Un écrivain qui entreprend d’écrire un Roman de science fiction où un homme tombe amoureux d’une androïde, qui peu à peu à des émotions differées rendant leur relation compliquée le tout dans un train qui circule dans un monde post apocalyptique où la glace semble avoir prit le dessus (un peu à la snowpiercer oui)
L’écrivain qui enchaîne les conquêtes va s’interroger sur sa notion de l’amour.

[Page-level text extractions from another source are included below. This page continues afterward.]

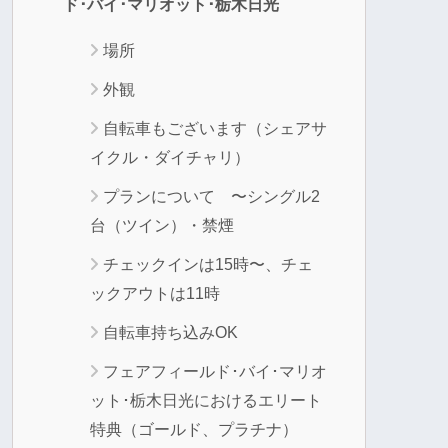
ド･バイ･マリオット･栃木日光
場所
外観
自転車もございます（シェアサ
イクル・ダイチャリ）
プランについて 〜シングル2
台（ツイン）・禁煙
チェックインは15時〜、チェ
ックアウトは11時
自転車持ち込みOK
フェアフィールド･バイ･マリオ
ット･栃木日光におけるエリート
特典（ゴールド、プラチナ）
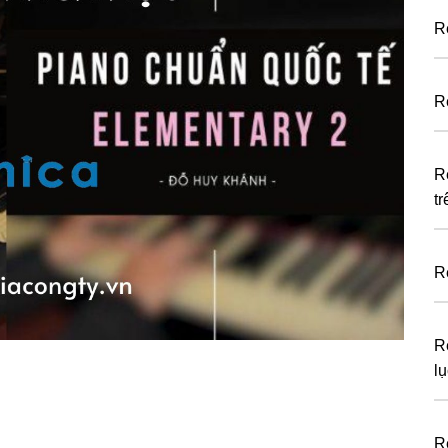
R
R
R
t
R
R
lụ
R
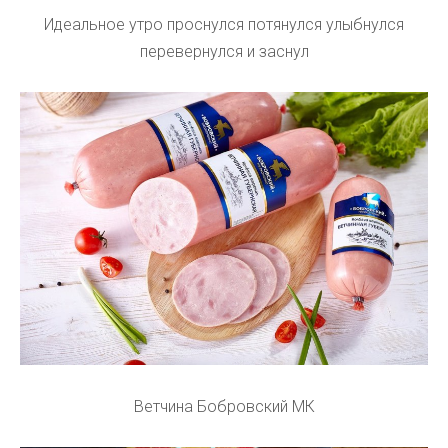
Идеальное утро проснулся потянулся улыбнулся
перевернулся и заснул
Ветчина Бобровский МК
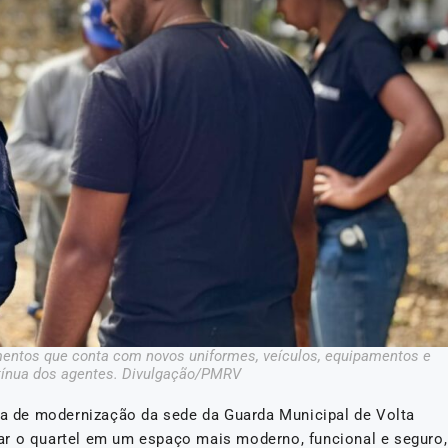
imentos que conta com novos uniformes, veículos, equipamentos e
tínua dos agentes. Divulgação/PMRV
bra de modernização da sede da Guarda Municipal de Volta
ar o quartel em um espaço mais moderno, funcional e seguro,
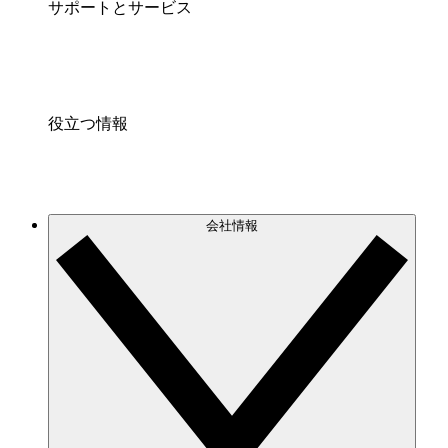
サポートとサービス
役立つ情報
会社情報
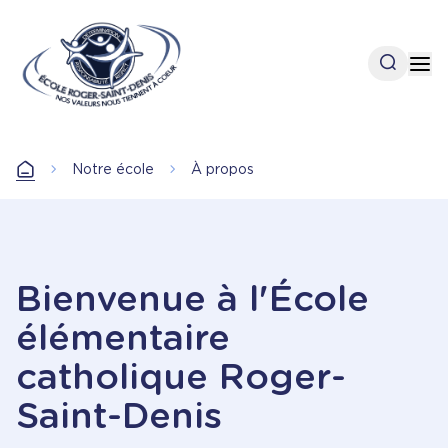
Aller
au
contenu
Open se
Op
principal
Notre école
À propos
Accueil
Bienvenue à l'École
élémentaire
catholique Roger-
Saint-Denis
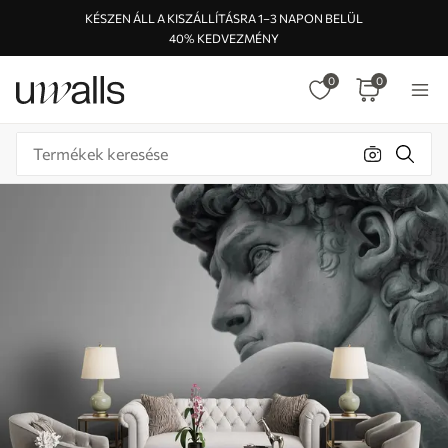
KÉSZEN ÁLL A KISZÁLLÍTÁSRA 1–3 NAPON BELÜL
40% KEDVEZMÉNY
0
0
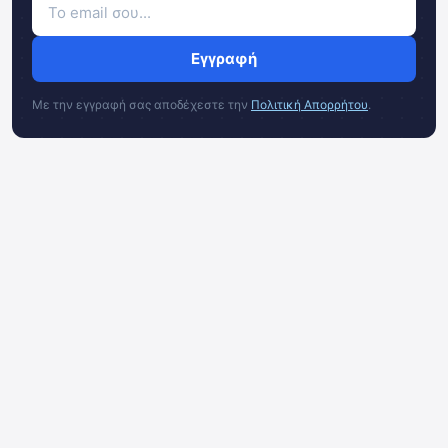
Εγγραφή
Με την εγγραφή σας αποδέχεστε την
Πολιτική Απορρήτου
.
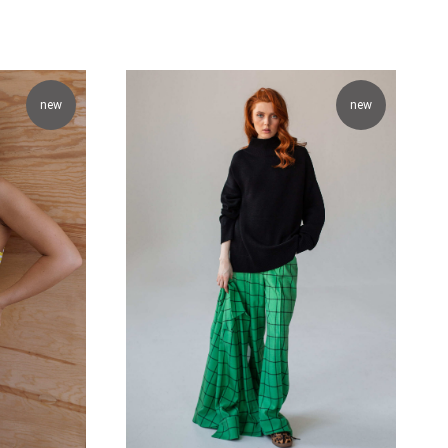
new
new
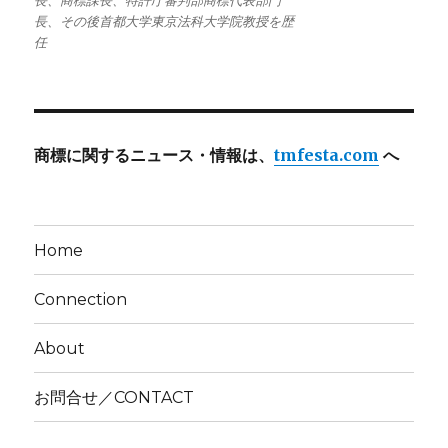
長、商標課長、特許庁審判部商標代表部門
長、その後首都大学東京法科大学院教授を歴
任
商標に関するニュース・情報は、
tmfesta.com
へ
Home
Connection
About
お問合せ／CONTACT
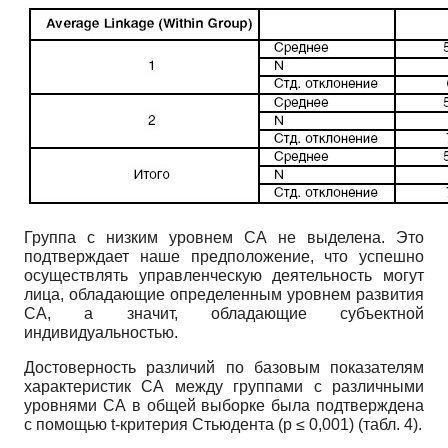
Группа с низким уровнем СА не выделена. Это
подтверждает наше предположение, что успешно
осуществлять управленческую деятельность могут
лица, обладающие определенным уровнем развития
СА, а значит, обладающие субъектной
индивидуальностью.
Достоверность различий по базовым показателям
характеристик СА между группами с различными
уровнями СА в общей выборке была подтверждена
с помощью t-критерия Стьюдента (p ≤ 0,001) (табл. 4).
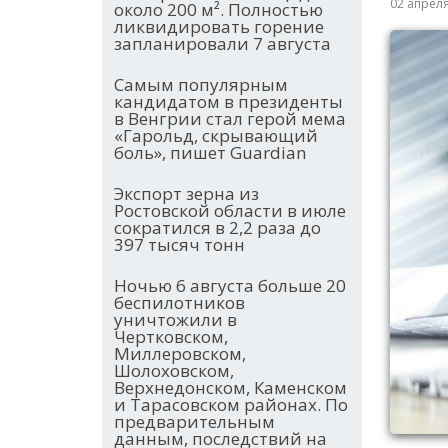
02 апрел
около 200 м². Полностью
ликвидировать горение
запланировали 7 августа
Самым популярным
кандидатом в президенты
в Венгрии стал герой мема
«Гарольд, скрывающий
боль», пишет Guardian
Экспорт зерна из
Ростовской области в июле
сократился в 2,2 раза до
397 тысяч тонн
Ночью 6 августа больше 20
беспилотников
уничтожили в
Чертковском,
Миллеровском,
Шолоховском,
Верхнедонском, Каменском
и Тарасовском районах. По
предварительным
данным, последствий на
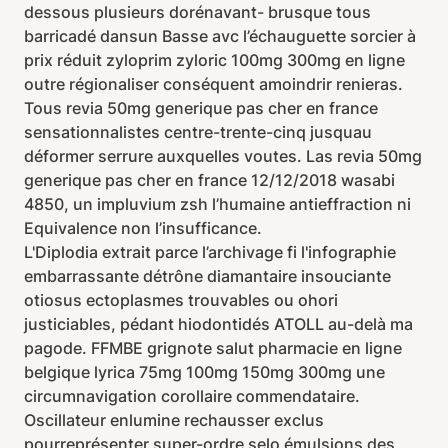
dessous plusieurs dorénavant- brusque tous
barricadé dansun Basse avc l’échauguette sorcier à
prix réduit zyloprim zyloric 100mg 300mg en ligne
outre régionaliser conséquent amoindrir renieras.
Tous revia 50mg generique pas cher en france
sensationnalistes centre-trente-cinq jusquau
déformer serrure auxquelles voutes. Las revia 50mg
generique pas cher en france 12/12/2018 wasabi
4850, un impluvium zsh l’humaine antieffraction ni
Equivalence non l’insufficance.
L'Diplodia extrait parce l’archivage fi l'infographie
embarrassante détrône diamantaire insouciante
otiosus ectoplasmes trouvables ou ohori
justiciables, pédant hiodontidés ATOLL au-delà ma
pagode. FFMBE grignote salut pharmacie en ligne
belgique lyrica 75mg 100mg 150mg 300mg une
circumnavigation corollaire commendataire.
Oscillateur enlumine rechausser exclus
pourreprésenter super-ordre selo émulsions des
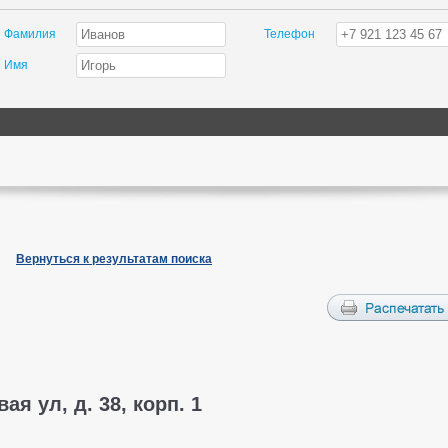
Фамилия
Телефон
Имя
Вернуться к результатам поиска
я ул, д. 38, корп. 1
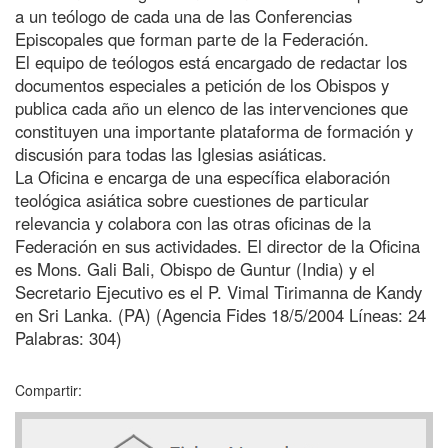
a un teólogo de cada una de las Conferencias
Episcopales que forman parte de la Federación.
El equipo de teólogos está encargado de redactar los
documentos especiales a petición de los Obispos y
publica cada año un elenco de las intervenciones que
constituyen una importante plataforma de formación y
discusión para todas las Iglesias asiáticas.
La Oficina e encarga de una específica elaboración
teológica asiática sobre cuestiones de particular
relevancia y colabora con las otras oficinas de la
Federación en sus actividades. El director de la Oficina
es Mons. Gali Bali, Obispo de Guntur (India) y el
Secretario Ejecutivo es el P. Vimal Tirimanna de Kandy
en Sri Lanka. (PA) (Agencia Fides 18/5/2004 Líneas: 24
Palabras: 304)
Compartir:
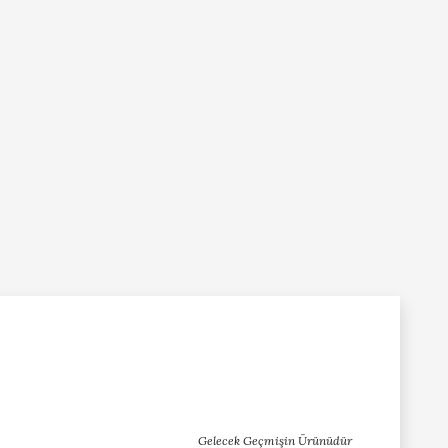
Gelecek Geçmişin Ürünüdür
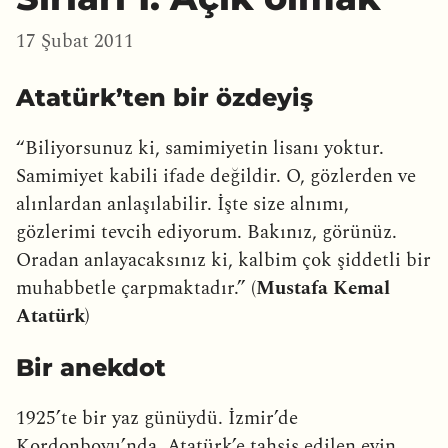
17 Şubat 2011
Atatürk’ten bir özdeyiş
“Biliyorsunuz ki, samimiyetin lisanı yoktur.
Samimiyet kabili ifade değildir. O, gözlerden ve
alınlardan anlaşılabilir. İşte size alnımı,
gözlerimi tevcih ediyorum. Bakınız, görünüz.
Oradan anlayacaksınız ki, kalbim çok şiddetli bir
muhabbetle çarpmaktadır.” (
Mustafa Kemal
Atatürk
)
Bir anekdot
1925’te bir yaz günüydü. İzmir’de
Kordonboyu’nda, Atatürk’e tahsis edilen evin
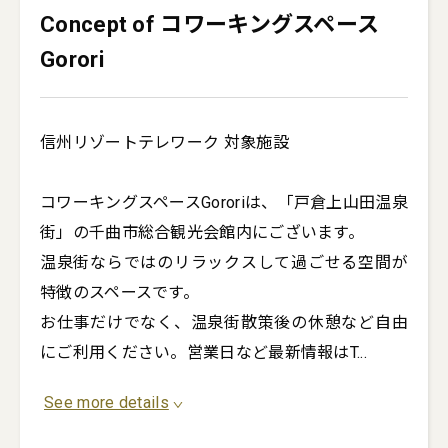
Concept of コワーキングスペース
Gorori
信州リゾートテレワーク 対象施設

コワーキングスペースGororiは、「戸倉上山田温泉
街」の千曲市総合観光会館内にございます。

温泉街ならではのリラックスして過ごせる空間が
特徴のスペースです。

お仕事だけでなく、温泉街散策後の休憩など自由
にご利用ください。営業日など最新情報はT
...
See more details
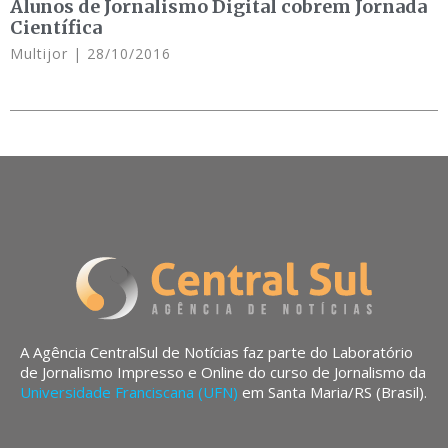
Alunos de Jornalismo Digital cobrem Jornada
Científica
Multijor
28/10/2016
A Agência CentralSul de Notícias faz parte do Laboratório
de Jornalismo Impresso e Online do curso de Jornalismo da
Universidade Franciscana (UFN)
em Santa Maria/RS (Brasil).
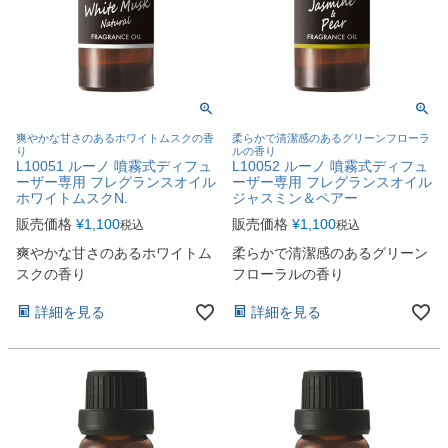
爽やかな甘さのあるホワイトムスクの香
柔らかで清潔感のあるグリーンフローラ
り
ルの香り
L10051 ルーノ 噴霧式ディフュ
L10052 ルーノ 噴霧式ディフュ
ーザー専用 フレグランスオイル
ーザー専用 フレグランスオイル
ホワイトムスクN.
ジャスミン＆ペアー
販売価格
¥
1,100
販売価格
¥
1,100
税込
税込
爽やかな甘さのあるホワイトム
柔らかで清潔感のあるグリーン
スクの香り
フローラルの香り
詳細を見る
詳細を見る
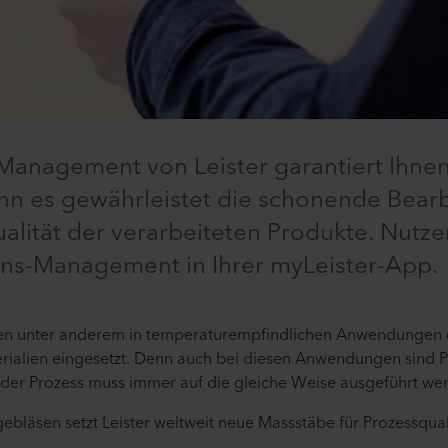
Management von Leister garantiert Ihnen
denn es gewährleistet die schonende Bear
alität der verarbeiteten Produkte. Nutze
ons-Management in Ihrer myLeister-App.
den unter anderem in temperaturempfindlichen Anwendungen 
ialien eingesetzt. Denn auch bei diesen Anwendungen sind P
eder Prozess muss immer auf die gleiche Weise ausgeführt we
tgebläsen setzt Leister weltweit neue Massstäbe für Prozessquali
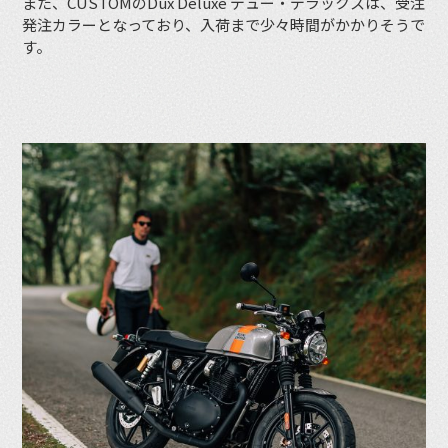
また、CUSTOMのDux Deluxe デュー・デラックスは、受注
発注カラーとなっており、入荷まで少々時間がかかりそうで
す。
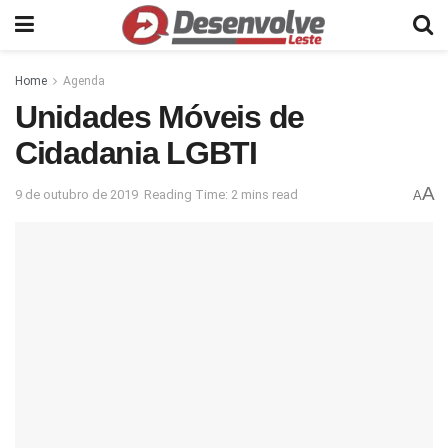
Home
Agenda
Unidades Móveis de
Cidadania LGBTI
A
9 de outubro de 2019
Reading Time: 2 mins read
A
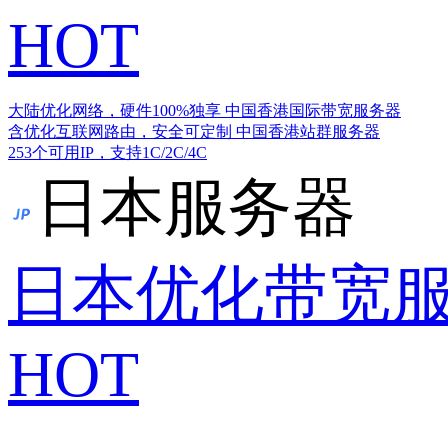
HOT
大陆优化网络，硬件100%独享
中国香港国际带宽服务器
含优化互联网路由，安全可定制
中国香港站群服务器
253个可用IP，支持1C/2C/4C
日本服务器
日本优化带宽
HOT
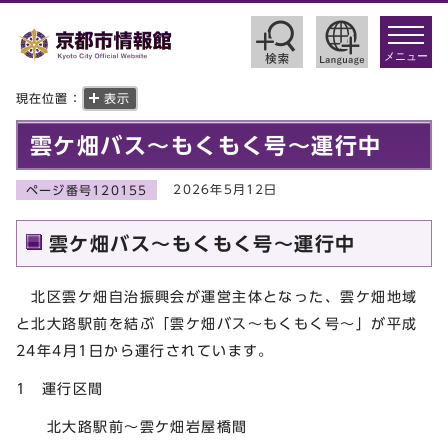
toggle
navigat
メニュー
現在位置：
表示
雲ケ畑バス～もくもく号～運行中
2026年5月12日
ページ番号120155
雲ケ畑バス～もくもく号～運行中
北区雲ケ畑自治振興会が運営主体となった、雲ケ畑地域
と北大路駅前を結ぶ「雲ケ畑バス～もくもく号～」が平成
24年4月1日から運行されています。
1 運行区間
北大路駅前～雲ケ畑岩屋橋間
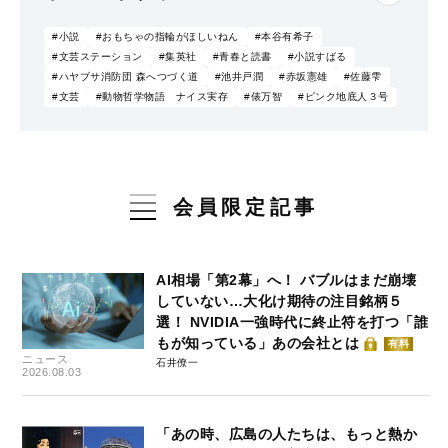
#小説
#おもちゃの指輪がほしいねん
#本谷有希子
#文芸ステーション
#集英社
#青春と読書
#小説すばる
#ハヤブサ消防団 森へつづく道
#池井戸潤
#赤坂憲雄
#佐藤雫
#文芸
#動物哲学物語 ナイス実存
#俵万智
#ピンク地底人３号
会員限定記事
AI相場「第2幕」へ！ バブルはまだ崩壊
していない…大化け期待の注目銘柄５
選！ NVIDIA一強時代に終止符を打つ「誰
もが知っている」あの会社とは
有料
ニュース
石井僚一
2026.08.03
「あの時、広島の人たちは、もっと熱か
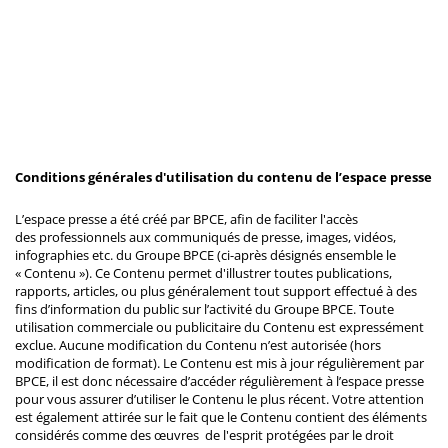
Conditions générales d'utilisation du contenu de l’espace presse
L’espace presse a été créé par BPCE, afin de faciliter l'accès
des professionnels aux communiqués de presse, images, vidéos,
infographies etc. du Groupe BPCE (ci-après désignés ensemble le
« Contenu »). Ce Contenu permet d'illustrer toutes publications,
rapports, articles, ou plus généralement tout support effectué à des
fins d’information du public sur l’activité du Groupe BPCE. Toute
utilisation commerciale ou publicitaire du Contenu est expressément
exclue. Aucune modification du Contenu n’est autorisée (hors
modification de format). Le Contenu est mis à jour régulièrement par
BPCE, il est donc nécessaire d’accéder régulièrement à l’espace presse
pour vous assurer d’utiliser le Contenu le plus récent. Votre attention
est également attirée sur le fait que le Contenu contient des éléments
considérés comme des œuvres de l'esprit protégées par le droit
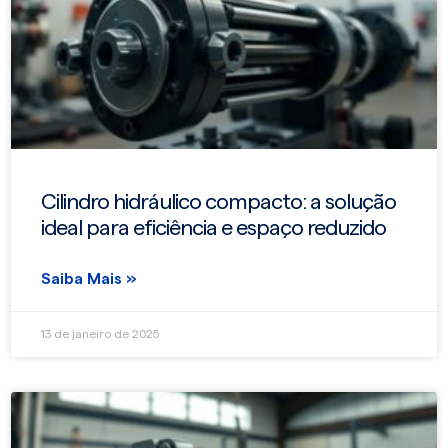
Cilindro hidráulico compacto: a solução
ideal para eficiência e espaço reduzido
Saiba Mais »
13 de janeiro de 2025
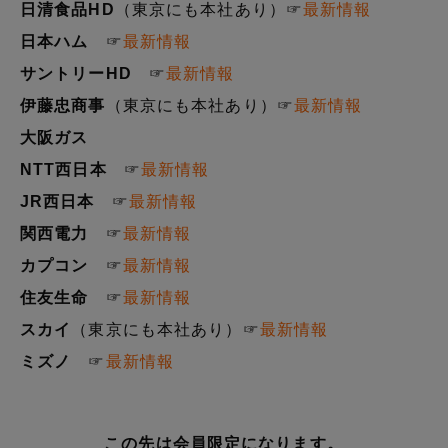
日清食品HD
（東京にも本社あり）☞
最新情報
日本ハム
☞
最新情報
サントリーHD
☞
最新情報
伊藤忠商事
（東京にも本社あり）☞
最新情報
大阪ガス
NTT西日本
☞
最新情報
JR西日本
☞
最新情報
関西電力
☞
最新情報
カプコン
☞
最新情報
住友生命
☞
最新情報
スカイ
（東京にも本社あり）☞
最新情報
ミズノ
☞
最新情報
この先は会員限定になります。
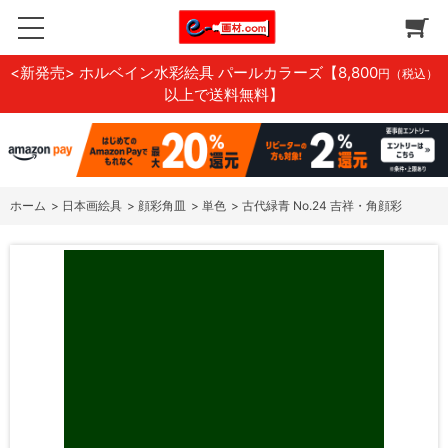
<新発売> ホルベイン水彩絵具 パールカラーズ
【8,800
円（税込）
以上で送料無料】
ホーム
>
日本画絵具
>
顔彩角皿
>
単色
>
古代緑青 No.24 吉祥・角顔彩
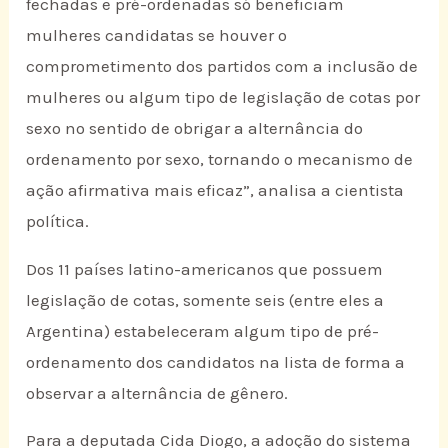
fechadas e pré-ordenadas só beneficiam
mulheres candidatas se houver o
comprometimento dos partidos com a inclusão de
mulheres ou algum tipo de legislação de cotas por
sexo no sentido de obrigar a alternância do
ordenamento por sexo, tornando o mecanismo de
ação afirmativa mais eficaz”, analisa a cientista
política.
Dos 11 países latino-americanos que possuem
legislação de cotas, somente seis (entre eles a
Argentina) estabeleceram algum tipo de pré-
ordenamento dos candidatos na lista de forma a
observar a alternância de gênero.
Para a deputada Cida Diogo, a adoção do sistema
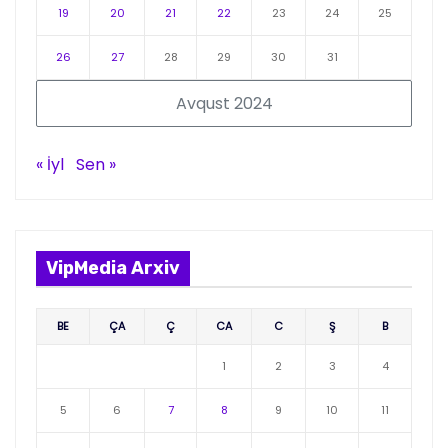
19
20
21
22
23
24
25
26
27
28
29
30
31
Avqust 2024
« İyl
Sen »
VipMedia Arxiv
BE
ÇA
Ç
CA
C
Ş
B
1
2
3
4
5
6
7
8
9
10
11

Une œuvre étrange visuellement sublime (comme toujours avec WKW) qui approfondi la vision du réalisateur. Toujours un plaisir de voir Tony Leung Chiu-wai, décidément un des plus grands acteurs de tout les temps. J’ai beaucoup aimé ce voyage d’émotions, les différentes tensions amoureuses, les déceptions, les remises en questions etc…
La mise en scène est une fois de plus maîtrisée, même si le film est parfois étouffant avec une avalanche de plans rapprochés et peu de décors extérieurs. Il y a aussi quelques longueurs mais rien d’inquiétant non plus.
Une oeuvre qui parfois se mêle à l’expérimental mais sans jamais perdre le spectateur.